-------- ENTRIES PROVIDED

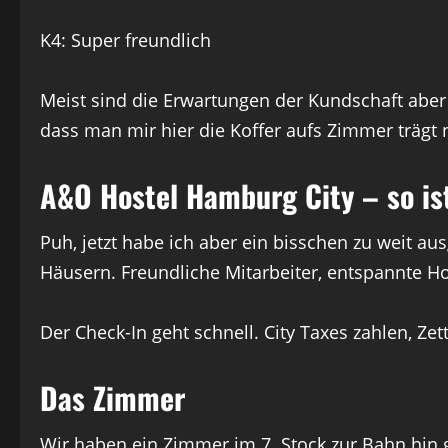
K4: Super freundlich
Meist sind die Erwartungen der Kundschaft aber 
dass man mir hier die Koffer aufs Zimmer trägt 
A&O Hostel Hamburg City – so ist
Puh, jetzt habe ich aber ein bisschen zu weit au
Häusern. Freundliche Mitarbeiter, entspannte Ho
Der Check-In geht schnell. City Taxes zahlen, 
Das Zimmer
Wir haben ein Zimmer im 7. Stock zur Bahn hin g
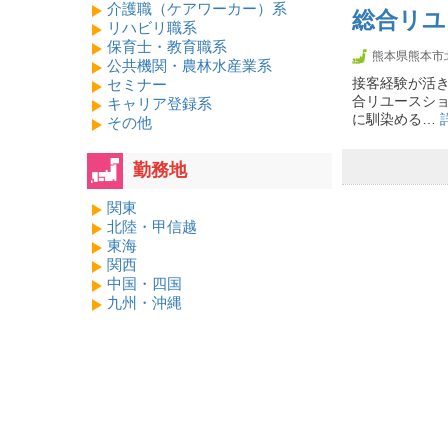
介護職（ケアワーカー）系
総合リユ
リハビリ職系
保育士・教育職系
熊本県熊本市
公共機関・農林水産業系
接客経験が活
セミナー
合リユースシ
キャリア登録系
に馴染める…
その他
勤務地
関東
北陸・甲信越
東海
関西
中国・四国
九州・沖縄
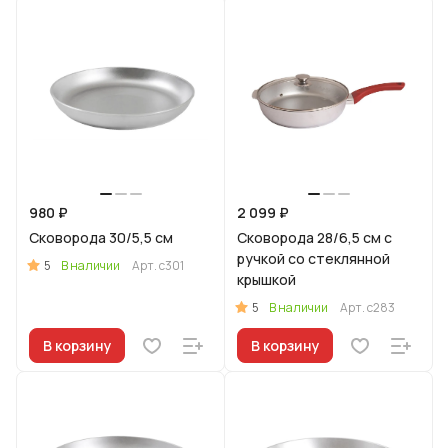
980 ₽
2 099 ₽
Сковорода 30/5,5 см
Сковорода 28/6,5 см с
ручкой со стеклянной
5
В наличии
Арт.
с301
крышкой
5
В наличии
Арт.
с283
В корзину
В корзину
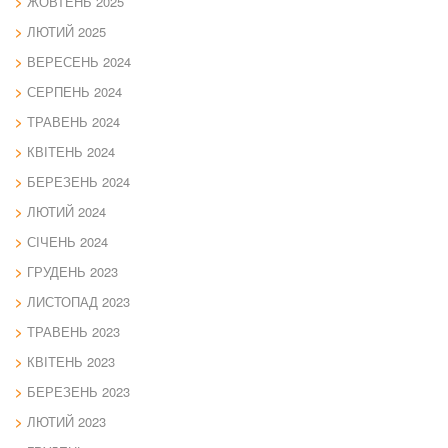
ЖОВТЕНЬ 2025
ЛЮТИЙ 2025
ВЕРЕСЕНЬ 2024
СЕРПЕНЬ 2024
ТРАВЕНЬ 2024
КВІТЕНЬ 2024
БЕРЕЗЕНЬ 2024
ЛЮТИЙ 2024
СІЧЕНЬ 2024
ГРУДЕНЬ 2023
ЛИСТОПАД 2023
ТРАВЕНЬ 2023
КВІТЕНЬ 2023
БЕРЕЗЕНЬ 2023
ЛЮТИЙ 2023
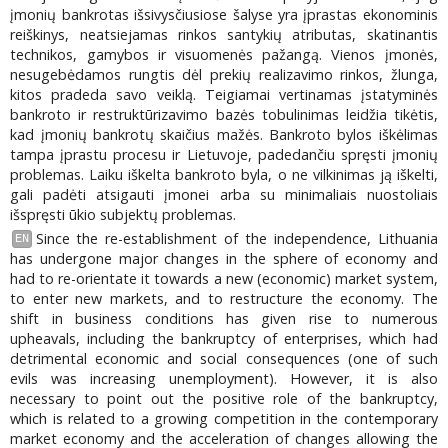
įmonių bankrotas išsivysčiusiose šalyse yra įprastas ekonominis
reiškinys, neatsiejamas rinkos santykių atributas, skatinantis
technikos, gamybos ir visuomenės pažangą. Vienos įmonės,
nesugebėdamos rungtis dėl prekių realizavimo rinkos, žlunga,
kitos pradeda savo veiklą. Teigiamai vertinamas įstatyminės
bankroto ir restruktūrizavimo bazės tobulinimas leidžia tikėtis,
kad įmonių bankrotų skaičius mažės. Bankroto bylos iškėlimas
tampa įprastu procesu ir Lietuvoje, padedančiu spręsti įmonių
problemas. Laiku iškelta bankroto byla, o ne vilkinimas ją iškelti,
gali padėti atsigauti įmonei arba su minimaliais nuostoliais
išspręsti ūkio subjektų problemas.
Since the re-establishment of the independence, Lithuania
EN
has undergone major changes in the sphere of economy and
had to re-orientate it towards a new (economic) market system,
to enter new markets, and to restructure the economy. The
shift in business conditions has given rise to numerous
upheavals, including the bankruptcy of enterprises, which had
detrimental economic and social consequences (one of such
evils was increasing unemployment). However, it is also
necessary to point out the positive role of the bankruptcy,
which is related to a growing competition in the contemporary
market economy and the acceleration of changes allowing the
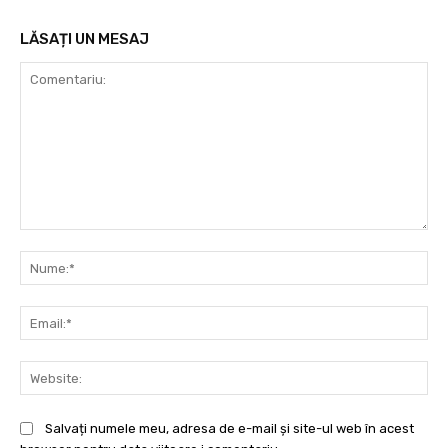
LĂSAȚI UN MESAJ
Comentariu:
Nu
Ema
Web
Salvați numele meu, adresa de e-mail și site-ul web în acest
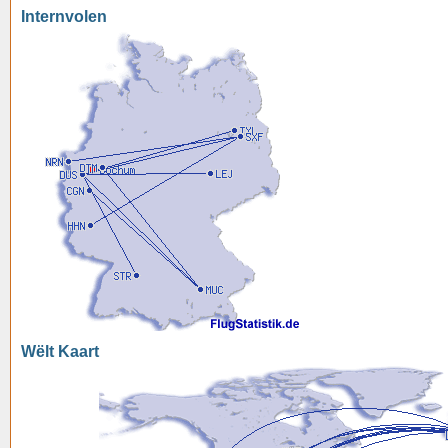
Internvolen
Wëlt Kaart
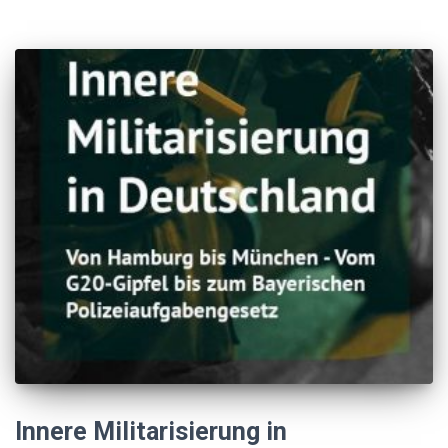
Innere Militarisierung in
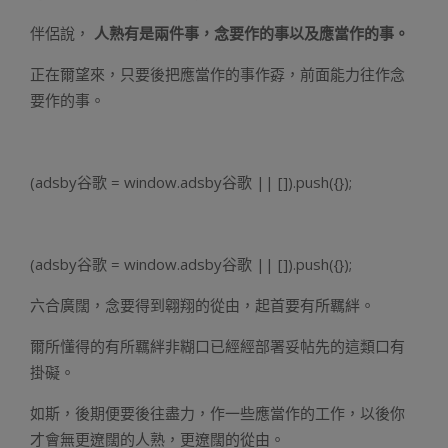
伴侶說，
人熟有是兩件事，念要作的事以及應當作的事。
正在爾望來，只要後把應當作的事作孬，前面能力往作念
要作的事。
(adsby谷歌 = window.adsby谷歌 || []).push({});
(adsby谷歌 = window.adsby谷歌 || []).push({});
六合廣闊，念要得到翱翔的從由，起首要有所羈絆。
爾所懂得的有所羈絆非糊口已經經部署妥帖先的這類口有
掛礙。
如斯，後期便要後往盡力，作一些應當作的工作，以後你
才會無更遼闊的人熟，更遼闊的從由。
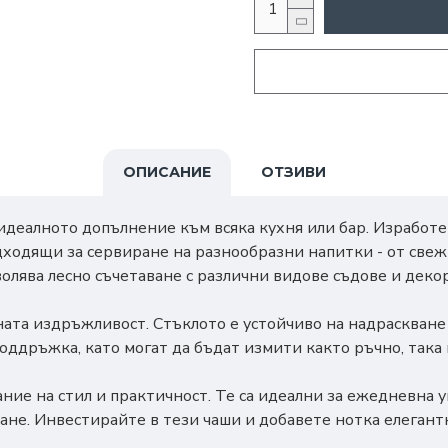
ОПИСАНИЕ
ОТЗИВИ
 идеалното допълнение към всяка кухня или бар. Изработе
дходящи за сервиране на разнообразни напитки - от свеж
волява лесно съчетаване с различни видове съдове и деко
ната издръжливост. Стъклото е устойчиво на надраскване
 поддръжка, като могат да бъдат измити както ръчно, така
ие на стил и практичност. Те са идеални за ежедневна уп
ране. Инвестирайте в тези чаши и добавете нотка елеган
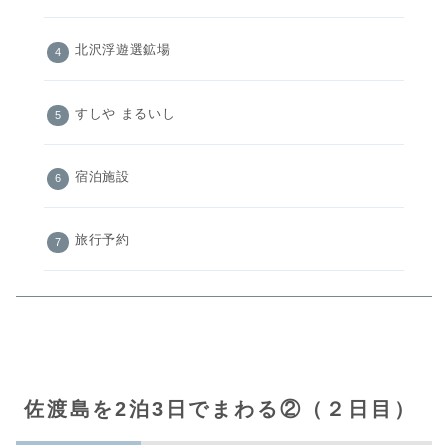
北沢浮遊選鉱場
すしや まるいし
宿泊施設
旅行予約
佐渡島を2泊3日でまわる②（２日目）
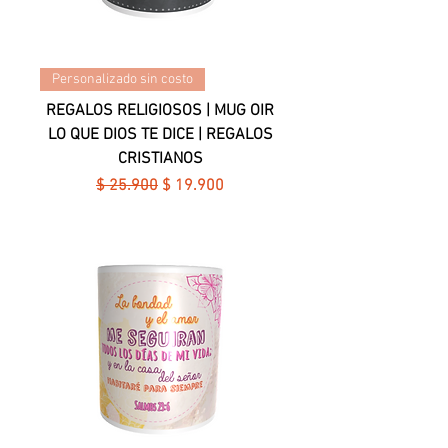
Personalizado sin costo
REGALOS RELIGIOSOS | MUG OIR
LO QUE DIOS TE DICE | REGALOS
CRISTIANOS
Precio
Precio de oferta
$ 25.900
$ 19.900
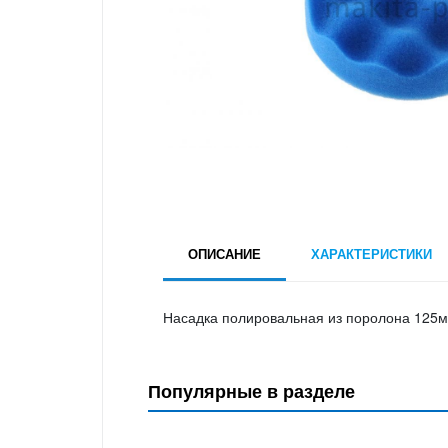
ОПИСАНИЕ
ХАРАКТЕРИСТИКИ
Насадка полировальная из поролона 125м
Популярные в разделе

----------------

WHAT TO PRODUCE
Search the data above for the word "REGALOS", then gather each line in which it appears.

RESULT
REGALOS RELIGIOSOS | MUG OIR
LO QUE DIOS TE DICE | REGALOS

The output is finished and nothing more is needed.